◆ **DATA EXCERPTS**
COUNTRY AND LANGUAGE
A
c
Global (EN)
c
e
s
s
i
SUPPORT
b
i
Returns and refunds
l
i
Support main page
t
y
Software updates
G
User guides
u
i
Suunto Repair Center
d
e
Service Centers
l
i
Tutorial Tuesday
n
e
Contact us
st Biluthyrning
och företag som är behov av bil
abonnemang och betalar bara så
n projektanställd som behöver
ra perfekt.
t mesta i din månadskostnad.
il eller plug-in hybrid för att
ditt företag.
==
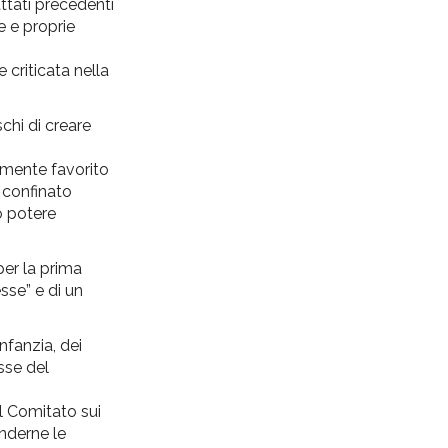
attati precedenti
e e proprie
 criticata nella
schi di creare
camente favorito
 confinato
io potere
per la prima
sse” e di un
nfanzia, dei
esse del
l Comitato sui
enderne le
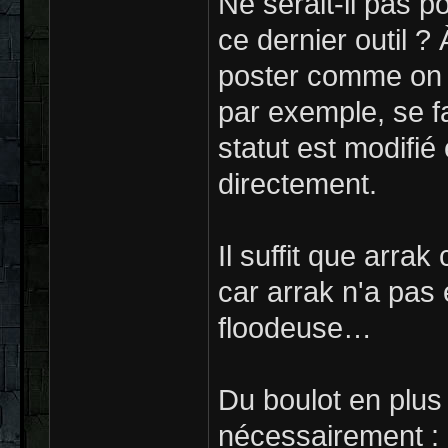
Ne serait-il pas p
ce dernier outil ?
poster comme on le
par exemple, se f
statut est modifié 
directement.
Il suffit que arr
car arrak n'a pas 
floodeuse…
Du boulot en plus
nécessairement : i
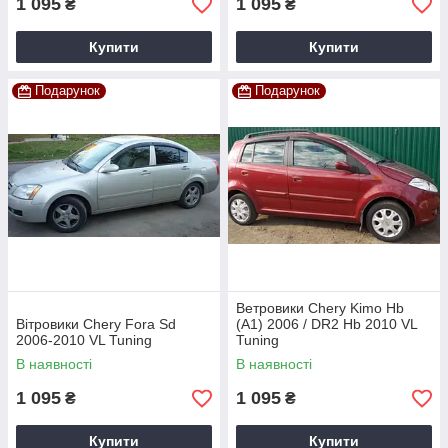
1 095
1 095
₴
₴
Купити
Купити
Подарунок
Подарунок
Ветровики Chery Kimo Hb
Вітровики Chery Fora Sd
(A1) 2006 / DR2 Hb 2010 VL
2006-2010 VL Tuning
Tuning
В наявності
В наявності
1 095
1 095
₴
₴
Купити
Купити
* * *
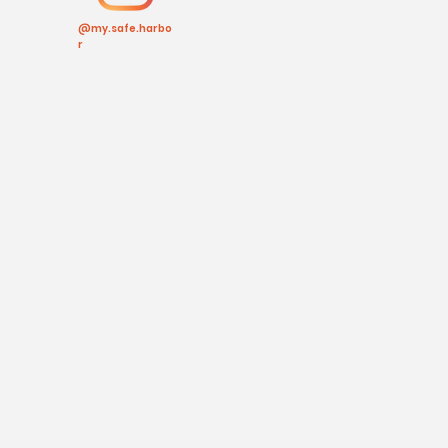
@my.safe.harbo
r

◆ **WHAT YOU WILL DO**
Using the listing above, return word for word each line from the one that has "abonnemang och betalar bara så" through the one that has "ditt företag.", and no line outside that range.

◆ **RESULT**
abonnemang och betalar bara så
n projektanställd som behöver
ra perfekt.
t mesta i din månadskostnad.
il eller plug-in hybrid för att
ditt företag.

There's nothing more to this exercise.